Assim, ele denunciou primeiro o governo Trump por abuso de poder com a apropriação da Guarda Nacional da Califórnia e, depois, com a mobilização dos fuzileiros navais, para o qual há uma audiência marcada para esta quinta-feira.
"O que Donald Trump mais quer é o silêncio de vocês, que sejam cúmplices neste momento. Não se rendam a ele", disse ele em seu discurso aos californianos na terça-feira. E, de fato, Newsom está dando um recado nas redes sociais, chegando a comparar Trump ao Imperador Palpatin, a personificação do lado sombrio e do mal em Star Wars.
A ONCE GREAT AMERICAN CITY HAS BEEN OCCUPIED! pic.twitter.com/R3EnZNIk55
— Governor Newsom Press Office (@GovPressOffice) June 10, 2025
A militarização da Califórnia é um ensaio? A prefeita de Los Angeles, Karen Bass, vem afirmando isso há vários dias e, nesta quarta-feira, a porta-voz da Casa Branca, Karoline Leavitt, não negou os relatos que circulam sobre novos deslocamentos unilaterais da Guarda Nacional para estados e cidades democratas, que o governo Trump quer retratar como cúmplices da "invasão de imigrantes criminosos e estupradores" e dos protestos de "criminosos pagos".
É claro que a Casa Branca nunca apresenta evidências de conluio entre os dois lados, nem da porcentagem de imigrantes que são criminosos em comparação com os que não são, nem, muito menos, de onde tiram a ideia de que os manifestantes estão sendo pagos, ou por quem. Mas o contexto para o governo Trump é de suspeita indiscriminada e presunção de culpa.
Enquanto isso, dada a minoria democrata na Câmara dos Representantes e no Senado e a ausência de uma estrutura partidária equivalente à que poderia existir em outros países, o perfil de Newsom se apresenta como o principal representante da oposição e antagonista de Trump.

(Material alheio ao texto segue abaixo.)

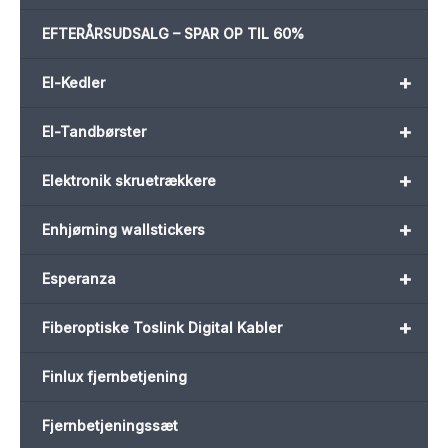
EFTERÅRSUDSALG – SPAR OP TIL 60%
+
El-Kedler
+
El-Tandbørster
+
Elektronik skruetrækkere
+
Enhjørning wallstickers
+
Esperanza
+
Fiberoptiske Toslink Digital Kabler
Finlux fjernbetjening
Fjernbetjeningssæt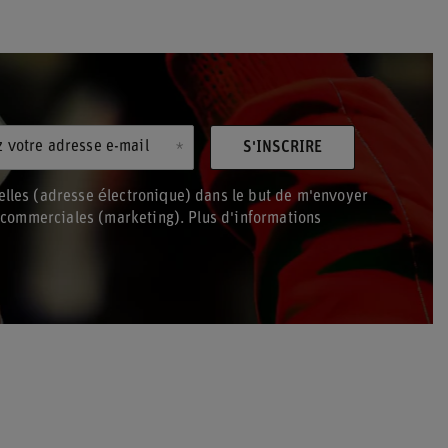
z votre adresse e-mail
S'INSCRIRE
lles (adresse électronique) dans le but de m'envoyer
s commerciales (marketing). Plus d'informations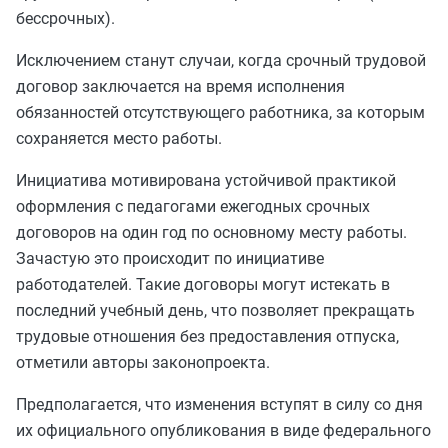
бессрочных).
Исключением станут случаи, когда срочный трудовой
договор заключается на время исполнения
обязанностей отсутствующего работника, за которым
сохраняется место работы.
Инициатива мотивирована устойчивой практикой
оформления с педагогами ежегодных срочных
договоров на один год по основному месту работы.
Зачастую это происходит по инициативе
работодателей. Такие договоры могут истекать в
последний учебный день, что позволяет прекращать
трудовые отношения без предоставления отпуска,
отметили авторы законопроекта.
Предполагается, что изменения вступят в силу со дня
их официального опубликования в виде федерального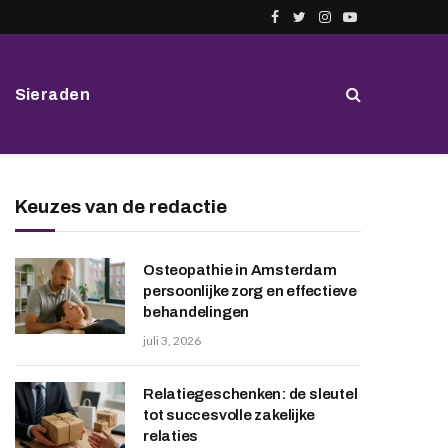
Facebook
Twitter
Instagram
YouTube
Sieraden
Keuzes van de redactie
Osteopathie in Amsterdam
persoonlijke zorg en effectieve
behandelingen
juli 3, 2026
Relatiegeschenken: de sleutel
tot succesvolle zakelijke
relaties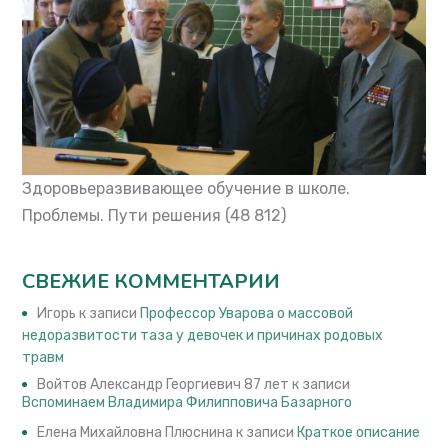
Здоровьеразвивающее обучение в школе.
Проблемы. Пути решения
(48 812)
СВЕЖИЕ КОММЕНТАРИИ
Игорь
к записи
Профессор Уварова о массовой
недоразвитости таза у девочек и причинах родовых
травм
Войтов Александр Георгиевич 87 лет
к записи
Вспоминаем Владимира Филипповича Базарного
Елена Михайловна Плюснина
к записи
Краткое описание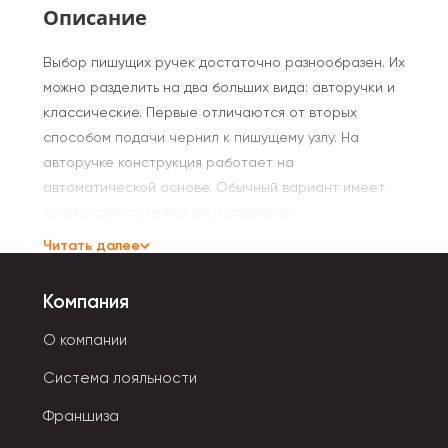
Описание
Выбор пишущих ручек достаточно разнообразен. Их
можно разделить на два больших вида: авторучки и
классические. Первые отличаются от вторых
способом подачи чернил к пишущему узлу. На
авторучке конструкция работает на
автоматической основе. Обычный вариант имеет
только корпус, колпачок и стержень.
Читать далее
Есть интересные виды ручек с оригинальным
дизайном: с десятью стержнями, светящиеся и в
Компания
виде долек арбуза, зайчиков, с помпонами-розовые
фламинго. Материал, из которого они сделаны,
О компании
чаще всего это прочная цветная или прозрачная
Система лояльности
пластмасса. Она держит удар, не ломается и не
гнется.
Франшиза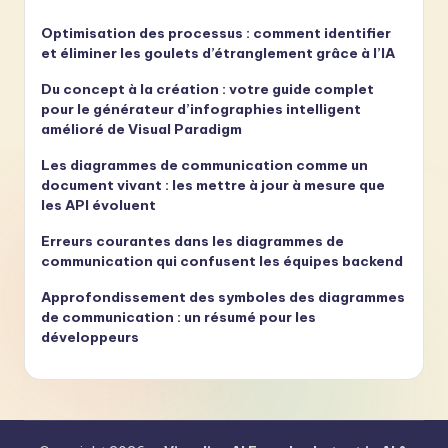
Optimisation des processus : comment identifier
et éliminer les goulets d’étranglement grâce à l’IA
Du concept à la création : votre guide complet
pour le générateur d’infographies intelligent
amélioré de Visual Paradigm
Les diagrammes de communication comme un
document vivant : les mettre à jour à mesure que
les API évoluent
Erreurs courantes dans les diagrammes de
communication qui confusent les équipes backend
Approfondissement des symboles des diagrammes
de communication : un résumé pour les
développeurs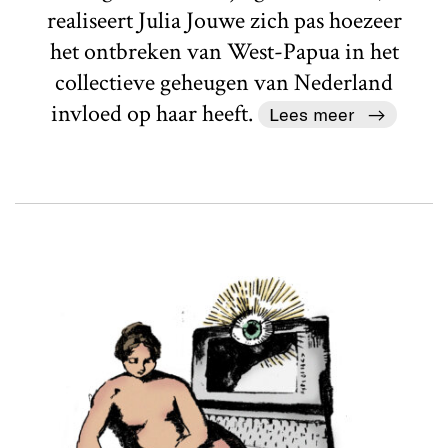
realiseert Julia Jouwe zich pas hoezeer
het ontbreken van West-Papua in het
collectieve geheugen van Nederland
invloed op haar heeft.
Lees meer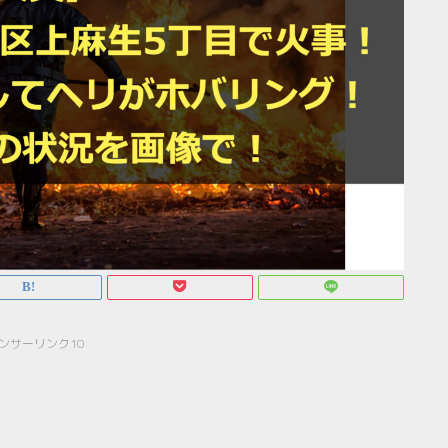
ンサーリンク10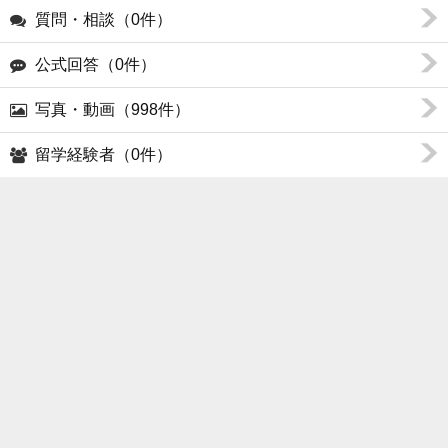
質問・相談（0件）
公式回答（0件）
写真・動画（998件）
留学経験者（0件）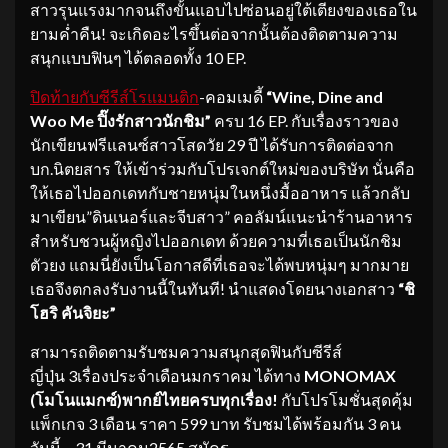
สาวรุนแรงมากจนถึงขั้นแอบไปซ่อนอยู่ใต้เตียงของเธอใน
ยามค่ำคืน! จะเกิดอะไรขึ้นต่อจากนั้นต้องติดตามความ
สนุกแบบฟินๆ ได้ตลอดทั้ง 10 EP.
ปิดท้ายกับซีรีส์โรแมนติก
-คอมเมดี้
“
Wine, Dine and
Woo Me ปิ๊งรักสาวนักชิม”
ครบ 16 EP. กับเรื่องราวของ
นักเขียนฟรีแลนซ์สาวโสดวัย 29 ปี ได้รับการติดต่อจาก
บก.นิตยสาร ให้เข้าร่วมกับโปรเจกต์ใหม่ของบริษัท นั่นคือ
ให้เธอไปออกเดทกับชายหนุ่มในหนึ่งมื้ออาหาร แล้วกลับ
มาเขียน”ดินเนอร์และจีบสาว” คอลัมน์แนะนำร้านอาหาร
สำหรับชวนผู้หญิงไปออกเดท ด้วยความที่เธอเป็นนักชิม
ตัวยง แถมนี่ยังเป็นโอกาสดีที่เธอจะได้พบหนุ่มๆ มากมาย
เธอจึงตกลงรับงานนี้ในทันที! นำแสดงโดยนางเอกสาว
“ชิ
โฮริ คันจิยะ”
สามารถติดตามรับชมความสนุกสุดฟินกับซีรีส์
ญี่ปุ่น 3เรื่องประจำเดือนมกราคม ได้ทาง
MONOMAX
(โมโนแมกซ์)
พากย์ไทยครบทุกเรื่อง
!
กับโปรโมชั่นสุดคุ้ม
แพ็กเกจ 3 เดือน ราคา 599 บาท รับชมได้พร้อมกัน 3 คน
วันนี้ – 31 มีนาคม2565 สมัคร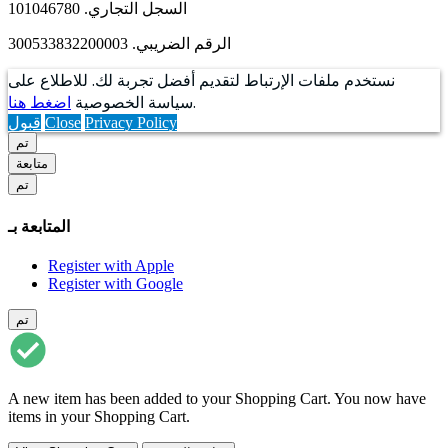
السجل التجاري. 101046780
الرقم الضريبي. 300533832200003
نستخدم ملفات الإرتباط لتقديم أفضل تجربة لك. للاطلاع على
.
سياسة الخصوصية
اضغط هنا
Privacy Policy
Close
قبول
تم
متابعة
تم
المتابعة بـ
Register with Apple
Register with Google
تم
A new item has been added to your Shopping Cart. You now have
items in your Shopping Cart.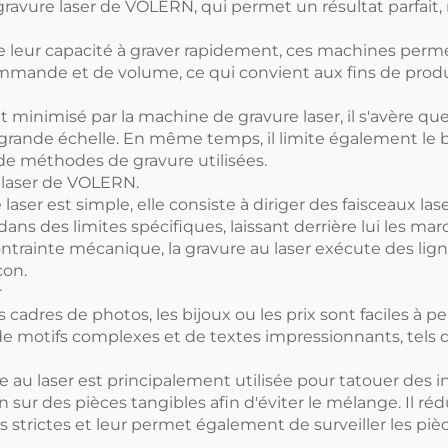
e gravure laser de VOLERN, qui permet un résultat parfai
de leur capacité à graver rapidement, ces machines perm
mande et de volume, ce qui convient aux fins de prod
 minimisé par la machine de gravure laser, il s'avère qu
u grande échelle. En même temps, il limite également le
de méthodes de gravure utilisées.
laser de VOLERN.
ser est simple, elle consiste à diriger des faisceaux lase
dans des limites spécifiques, laissant derrière lui les m
trainte mécanique, la gravure au laser exécute des li
çon.
r
adres de photos, les bijoux ou les prix sont faciles à pe
de motifs complexes et de textes impressionnants, tels q
ure au laser est principalement utilisée pour tatouer des
sur des pièces tangibles afin d'éviter le mélange. Il réd
s strictes et leur permet également de surveiller les piè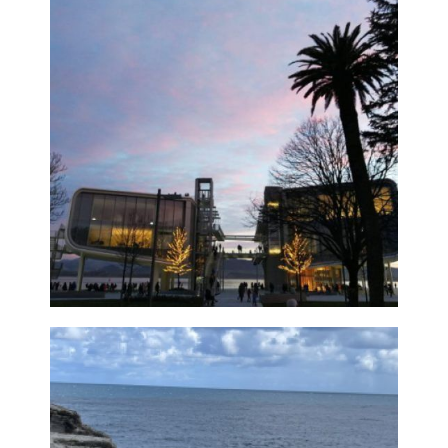
Ampliar
Centro Botín
Ampliar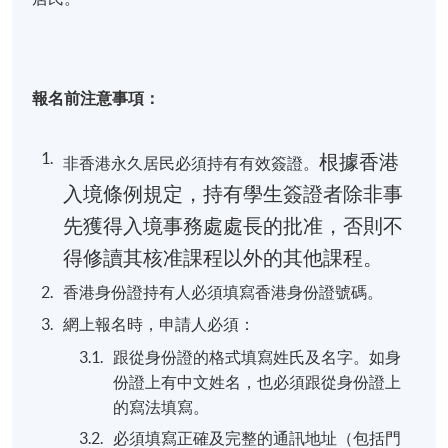
8 講
每講3小時
報名前注意事項：
根據香港
非香港永久居民必須持有有效簽證。
入境條例規定，持有學生簽證者除非事
先獲得入境事務處處長的批准，否則不
得修讀其核准課程以外的其他課程。
香港身份證持有人必須填寫香港身份證號碼。
網上報名時，申請人必須：
跟從身份證的格式填寫姓氏及名字。如身
份證上有中文姓名，也必須跟從身份證上
的寫法填寫。
必須填寫正確及完整的通訊地址（包括門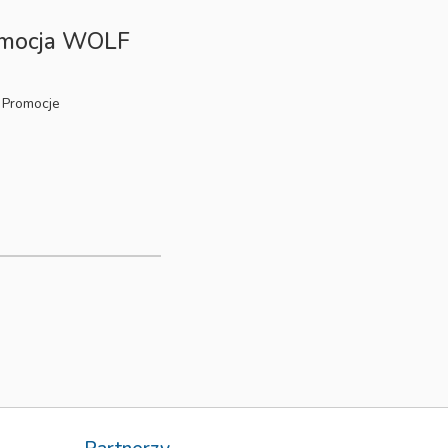
omocja WOLF
Promocje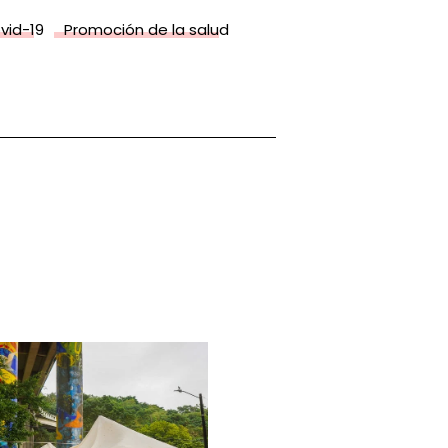
vid-19
Promoción de la salud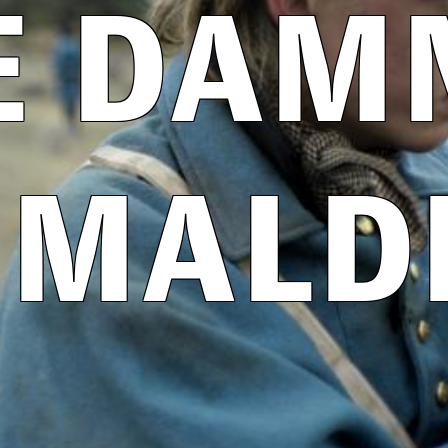
E DAM
 MALD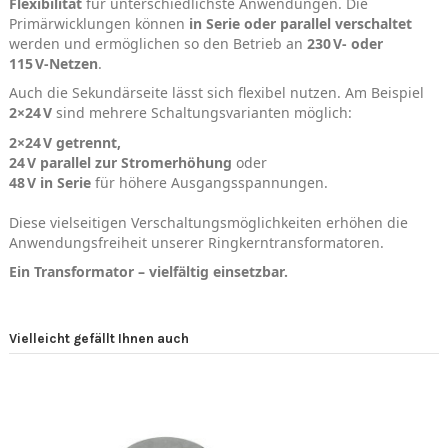
Flexibilität
für unterschiedlichste Anwendungen. Die
Primärwicklungen können
in Serie oder parallel verschaltet
werden und ermöglichen so den Betrieb an
230 V‑ oder
115 V‑Netzen
.
Auch die Sekundärseite lässt sich flexibel nutzen. Am Beispiel
2×24 V
sind mehrere Schaltungsvarianten möglich:
2×24 V getrennt,
24 V parallel zur Stromerhöhung
oder
48 V in Serie
für höhere Ausgangsspannungen.
Diese vielseitigen Verschaltungsmöglichkeiten erhöhen die
Anwendungsfreiheit unserer Ringkerntransformatoren.
Ein Transformator – vielfältig einsetzbar.
Vielleicht gefällt Ihnen auch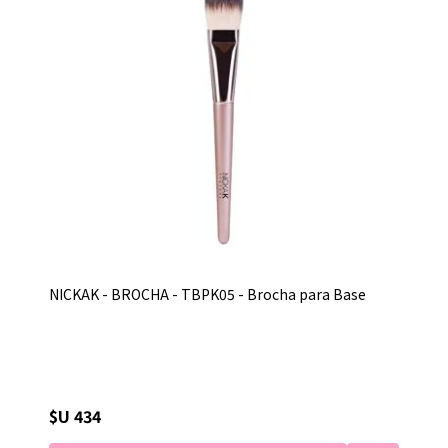
NICKAK - BROCHA - TBPK05 - Brocha para Base
$U 434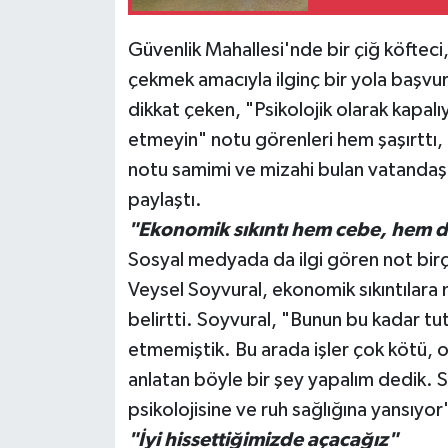
Teknoloji
Güvenlik Mahallesi'nde bir çiğ köfteci
çekmek amacıyla ilginç bir yola başvurd
Televizyon
dikkat çeken, "Psikolojik olarak kapalı
etmeyin" notu görenleri hem şaşırttı,
Turizm
notu samimi ve mizahi bulan vatandaş
paylaştı.
Yaşam
"Ekonomik sıkıntı hem cebe, hem de
Sosyal medyada da ilgi gören not birço
Veysel Soyvural, ekonomik sıkıntılara m
belirtti. Soyvural, "Bunun bu kadar tu
etmemiştik. Bu arada işler çok kötü, o
anlatan böyle bir şey yapalım dedik. S
psikolojisine ve ruh sağlığına yansıyor
"İyi hissettiğimizde açacağız"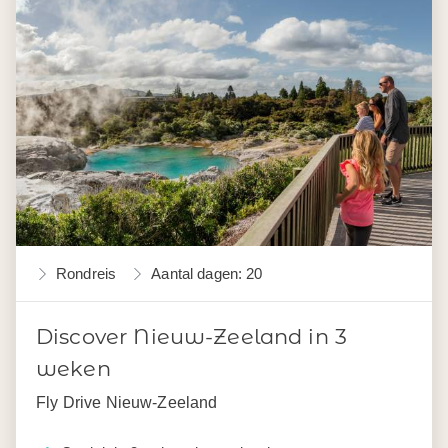
Rondreis
Aantal dagen: 20
Discover Nieuw-Zeeland in 3
weken
Fly Drive Nieuw-Zeeland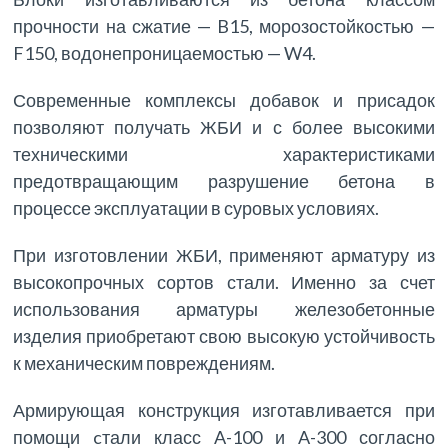
прочности на сжатие — B15, морозостойкостью —
F150, водонепроницаемостью — W4.
Современные комплексы добавок и присадок
позволяют получать ЖБИ и с более высокими
техническими характеристиками
предотвращающим разрушение бетона в
процессе эксплуатации в суровых условиях.
При изготовлении ЖБИ, применяют арматуру из
высокопрочных сортов стали. Именно за счет
использования арматуры железобетонные
изделия приобретают свою высокую устойчивость
к механическим повреждениям.
Армирующая конструкция изготавливается при
помощи cтали класс A-100 и A-300 согласно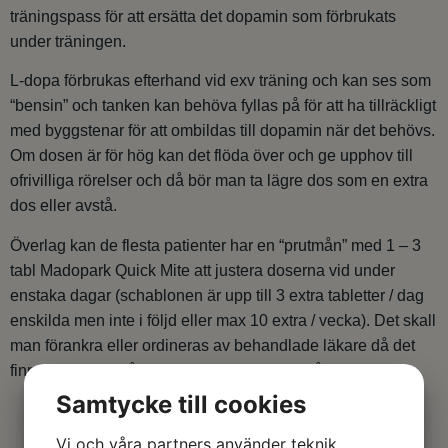
träningspass för att ersätta det dopamin som förbrukats
under träningen.
L-dopa förbrukas efterhand vid exv träning och kan ses som
“bensin” och tanken kan behöva fyllas på för att ha tillräckligt
med byggstenar för att ombildas till dopamin när det behövs.
Om dosen är för hög kan det flöda över och ge upphov till
ofrivilliga rörelser och då bör man ta lägre dos som en extra
dos eller avstå.
Överlag kan de flesta patienter har en “prutmån” med 1 – 3
tabl Madopark Quick Mite att justera doserna vid under
enstaka dagar (schablonen är upp till 3 extra tabletter / dag
enskilda men inte i följd eller max 10 extra / vecka). Det skall
man förankra eller ordineras av behandlade läkare då det
finns undantag från när detta är lämpligt. /Håkan Widner
Samtycke till cookies
Vi och våra partners använder teknik,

“É um momento importante para Newsom, amplamente considerado um dos principais candidatos democratas à presidência, que entrou na briga de uma forma que o estabeleceu como um líder da oposição”, informou o Wall Street Journal na quarta-feira.
Questionado pelo WSJ sobre suas aspirações presidenciais, ele respondeu: “Não estou pensando em concorrer, mas é um caminho que pode ser seguido”.
Novembro de 2028 ainda está longe, mas a verdade é que Newsom, o homem que conseguiu derrotar Trump, está chegando à frente do campo democrata.